##### LISTED RECORDS
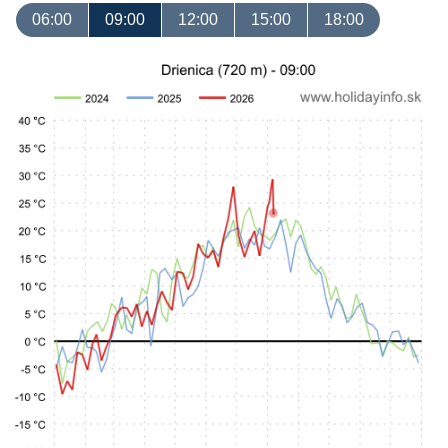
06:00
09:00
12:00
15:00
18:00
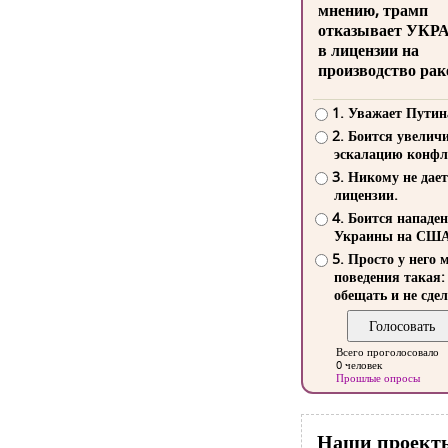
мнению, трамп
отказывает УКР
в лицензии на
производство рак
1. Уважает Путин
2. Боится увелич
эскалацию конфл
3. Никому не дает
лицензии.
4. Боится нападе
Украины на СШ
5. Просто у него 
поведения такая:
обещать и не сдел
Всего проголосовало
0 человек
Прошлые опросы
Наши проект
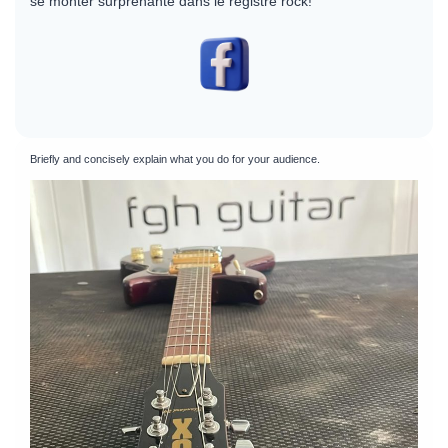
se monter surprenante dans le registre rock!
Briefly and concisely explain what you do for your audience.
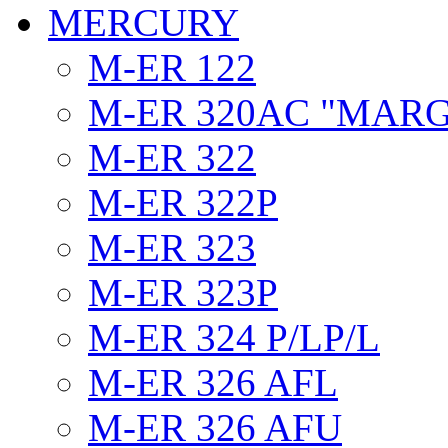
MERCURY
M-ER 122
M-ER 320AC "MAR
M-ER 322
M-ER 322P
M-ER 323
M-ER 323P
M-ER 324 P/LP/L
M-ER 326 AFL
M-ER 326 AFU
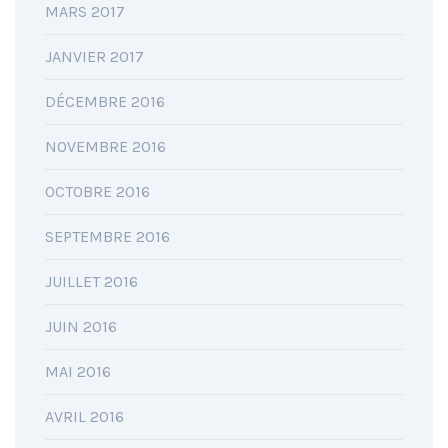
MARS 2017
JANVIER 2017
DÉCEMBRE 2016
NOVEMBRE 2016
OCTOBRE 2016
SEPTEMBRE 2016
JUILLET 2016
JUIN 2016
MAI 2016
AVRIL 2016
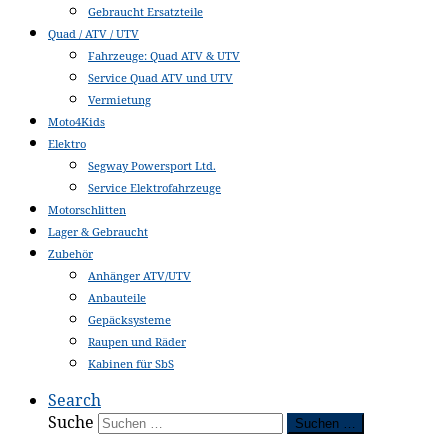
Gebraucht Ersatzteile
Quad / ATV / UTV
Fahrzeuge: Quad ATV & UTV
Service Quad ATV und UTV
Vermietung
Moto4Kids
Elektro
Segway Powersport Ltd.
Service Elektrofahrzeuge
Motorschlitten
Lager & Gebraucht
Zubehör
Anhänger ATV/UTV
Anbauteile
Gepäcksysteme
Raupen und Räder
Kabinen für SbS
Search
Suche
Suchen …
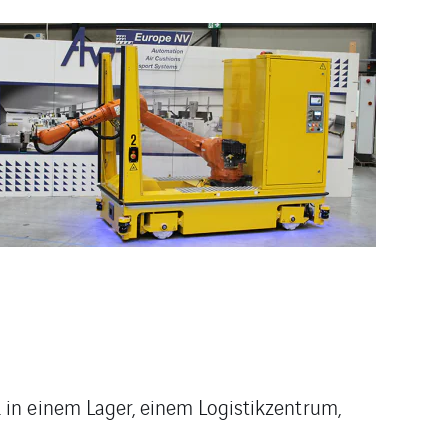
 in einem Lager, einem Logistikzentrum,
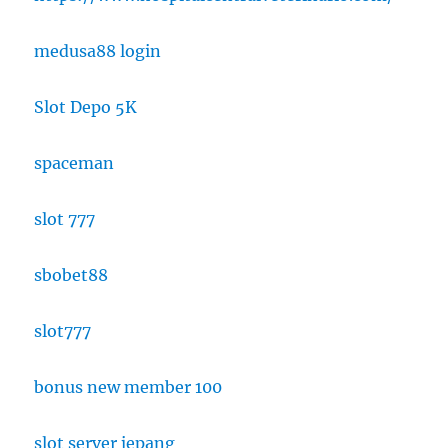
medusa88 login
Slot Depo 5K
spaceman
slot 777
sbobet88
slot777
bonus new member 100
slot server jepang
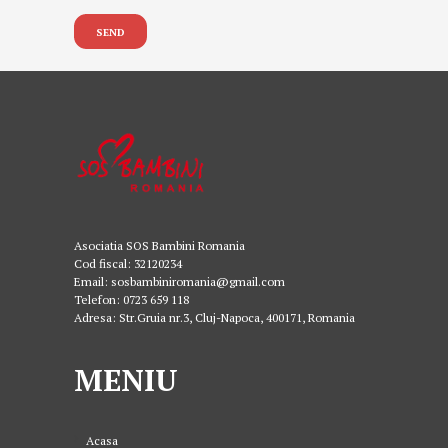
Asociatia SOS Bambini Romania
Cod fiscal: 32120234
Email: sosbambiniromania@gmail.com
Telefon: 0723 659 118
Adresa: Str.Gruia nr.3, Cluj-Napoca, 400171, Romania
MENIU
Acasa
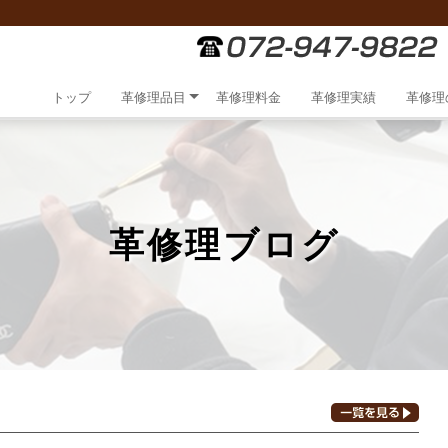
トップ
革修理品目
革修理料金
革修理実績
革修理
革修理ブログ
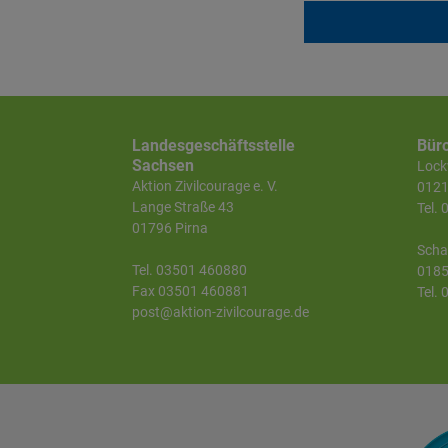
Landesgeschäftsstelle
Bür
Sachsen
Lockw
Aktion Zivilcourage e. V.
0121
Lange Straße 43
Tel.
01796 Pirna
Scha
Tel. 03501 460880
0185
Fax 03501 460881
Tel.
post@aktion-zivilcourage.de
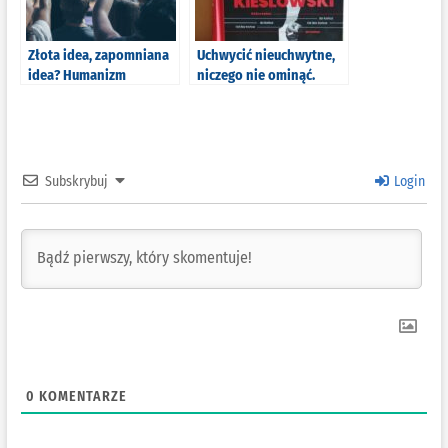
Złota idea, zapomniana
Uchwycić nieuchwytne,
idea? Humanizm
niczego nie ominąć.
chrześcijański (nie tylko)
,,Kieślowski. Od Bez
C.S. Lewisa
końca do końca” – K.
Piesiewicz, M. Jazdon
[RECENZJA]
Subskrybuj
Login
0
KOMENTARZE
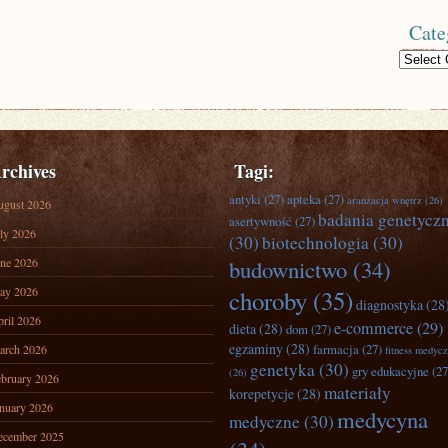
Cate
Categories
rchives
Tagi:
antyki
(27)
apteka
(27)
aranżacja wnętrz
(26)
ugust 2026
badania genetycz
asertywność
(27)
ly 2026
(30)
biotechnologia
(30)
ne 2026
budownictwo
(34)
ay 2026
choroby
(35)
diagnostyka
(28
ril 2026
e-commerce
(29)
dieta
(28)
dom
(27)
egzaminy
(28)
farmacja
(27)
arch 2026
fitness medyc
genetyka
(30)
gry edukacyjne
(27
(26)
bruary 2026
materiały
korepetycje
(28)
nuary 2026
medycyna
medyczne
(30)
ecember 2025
##########
Skip the images and set down the rest of the data unchanged.

06:00
09:00
12:00
15:00
18:00
мнению, трамп
отказывает УКР
в лицензии на
производство рак
1. Уважает Путин
2. Боится увелич
эскалацию конфл
3. Никому не дает
лицензии.
4. Боится нападе
Украины на СШ
5. Просто у него 
поведения такая:
обещать и не сдел
Всего проголосовало
0 человек
Прошлые опросы
Наши проект
se monter surprenante dans le registre rock!
Briefly and concisely explain what you do for your audience.
MERCURY
M-ER 122
M-ER 320AC "MAR
M-ER 322
M-ER 322P
M-ER 323
M-ER 323P
M-ER 324 P/LP/L
M-ER 326 AFL
M-ER 326 AFU
MARS 2017
JANVIER 2017
DÉCEMBRE 2016
NOVEMBRE 2016
OCTOBRE 2016
SEPTEMBRE 2016
JUILLET 2016
JUIN 2016
MAI 2016
AVRIL 2016
Gebraucht Ersatzteile
Quad / ATV / UTV
Fahrzeuge: Quad ATV & UTV
Service Quad ATV und UTV
Vermietung
Moto4Kids
Elektro
Segway Powersport Ltd.
Service Elektrofahrzeuge
Motorschlitten
Lager & Gebraucht
Zubehör
Anhänger ATV/UTV
Anbauteile
Gepäcksysteme
Raupen und Räder
Kabinen für SbS
Search
Suche
Suchen …
 in einem Lager, einem Logistikzentrum,
medusa88 login
Slot Depo 5K
spaceman
slot 777
sbobet88
slot777
bonus new member 100
slot server jepang
Asociatia SOS Bambini Romania
Cod fiscal: 32120234
Email: sosbambiniromania@gmail.com
Telefon: 0723 659 118
Adresa: Str.Gruia nr.3, Cluj-Napoca, 400171, Romania
MENIU
Acasa
トップ
革修理品目
革修理料金
革修理実績
革修理
革修理ブログ
Landesgeschäftsstelle
Bür
Sachsen
Lockw
Aktion Zivilcourage e. V.
0121
Lange Straße 43
Tel.
01796 Pirna
Scha
Tel. 03501 460880
0185
Fax 03501 460881
Tel.
post@aktion-zivilcourage.de
Złota idea, zapomniana
Uchwycić nieuchwytne,
idea? Humanizm
niczego nie ominąć.
chrześcijański (nie tylko)
,,Kieślowski. Od Bez
C.S. Lewisa
końca do końca” – K.
Piesiewicz, M. Jazdon
[RECENZJA]
Subskrybuj
Login
0
KOMENTARZE
Cate
Categories
rchives
Tagi:
antyki
(27)
apteka
(27)
aranżacja wnętrz
(26)
ugust 2026
badania genetycz
asertywność
(27)
ly 2026
(30)
biotechnologia
(30)
ne 2026
budownictwo
(34)
ay 2026
choroby
(35)
diagnostyka
(28
ril 2026
e-commerce
(29)
dieta
(28)
dom
(27)
egzaminy
(28)
farmacja
(27)
arch 2026
fitness medyc
genetyka
(30)
gry edukacyjne
(27
(26)
bruary 2026
materiały
korepetycje
(28)
nuary 2026
medycyna
medyczne
(30)
ecember 2025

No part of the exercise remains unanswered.